Furthermore, Ciena Corp (NYSE:CIEN) has also predicted expenses that would be required for the company to operate appropriately. These expenses are supposed to cover a hefty amount of $210 million. However, the operating expenses of first quarter were worth $197.3 million.
Alongside this revenue estimate, the consensus estimate analysis suggests figures of an EPS of $0.20 and a generated income of $597.17 million.
Although, conformity can be seen between both the revenue estimate and that given by the analysts; however despite this singularity of opinion, one wonders how this target of EPS is going to be attained. An escalation in total income generally doesn’t come as a consequence of elevated expenses conjugated with lower gross margins.
The company’s largest division yielded a profitable amount of sales which means glad tidings for the company.
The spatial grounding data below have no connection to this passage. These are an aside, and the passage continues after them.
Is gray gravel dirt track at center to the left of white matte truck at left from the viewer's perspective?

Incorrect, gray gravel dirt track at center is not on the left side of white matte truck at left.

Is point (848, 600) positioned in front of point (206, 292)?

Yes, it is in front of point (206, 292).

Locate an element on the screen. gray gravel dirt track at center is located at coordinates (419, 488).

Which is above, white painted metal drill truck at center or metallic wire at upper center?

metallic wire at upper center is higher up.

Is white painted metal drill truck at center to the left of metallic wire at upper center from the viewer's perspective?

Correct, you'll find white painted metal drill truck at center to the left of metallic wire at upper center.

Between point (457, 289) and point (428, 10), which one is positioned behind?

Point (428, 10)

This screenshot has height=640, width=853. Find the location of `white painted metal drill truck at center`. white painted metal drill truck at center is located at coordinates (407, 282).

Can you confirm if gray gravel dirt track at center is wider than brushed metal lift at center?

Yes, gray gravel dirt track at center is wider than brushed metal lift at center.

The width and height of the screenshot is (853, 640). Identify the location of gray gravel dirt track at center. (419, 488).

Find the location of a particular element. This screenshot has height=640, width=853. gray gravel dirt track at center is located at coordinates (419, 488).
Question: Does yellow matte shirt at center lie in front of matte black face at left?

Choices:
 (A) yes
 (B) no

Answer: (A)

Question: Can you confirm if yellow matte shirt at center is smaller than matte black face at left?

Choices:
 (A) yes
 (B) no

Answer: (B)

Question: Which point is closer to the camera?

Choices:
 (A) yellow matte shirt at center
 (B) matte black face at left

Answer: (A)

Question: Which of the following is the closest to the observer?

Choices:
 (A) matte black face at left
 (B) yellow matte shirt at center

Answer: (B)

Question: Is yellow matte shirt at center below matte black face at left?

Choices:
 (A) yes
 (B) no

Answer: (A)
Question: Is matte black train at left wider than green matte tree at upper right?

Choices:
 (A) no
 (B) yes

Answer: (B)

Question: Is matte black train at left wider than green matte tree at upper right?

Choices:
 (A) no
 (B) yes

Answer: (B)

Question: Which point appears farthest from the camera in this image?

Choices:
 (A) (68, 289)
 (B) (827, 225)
This division contributed greatly to the company’s overall generated income; which saw a rise of 1 %; and increased from $333.4 million to $336.6 million in YOY. The total contribution of this division to the company’s revenue was amounted to almost 64%.
The company carried out sales of almost 37.4% outside the territory of United States. Moreover, Ciena Corp’s (NYSE:CIEN) major customer happens to be AT&T Inc. (NYSE:T). The latter company alone makes up almost 22% of Ciena Corp’s (NYSE:CIEN) gross revenue.
Although prospects for the next trading session of Thursday do seem a little bright; yet not bright enough to enable the earnings to rise up to the level of analysts’ expectations.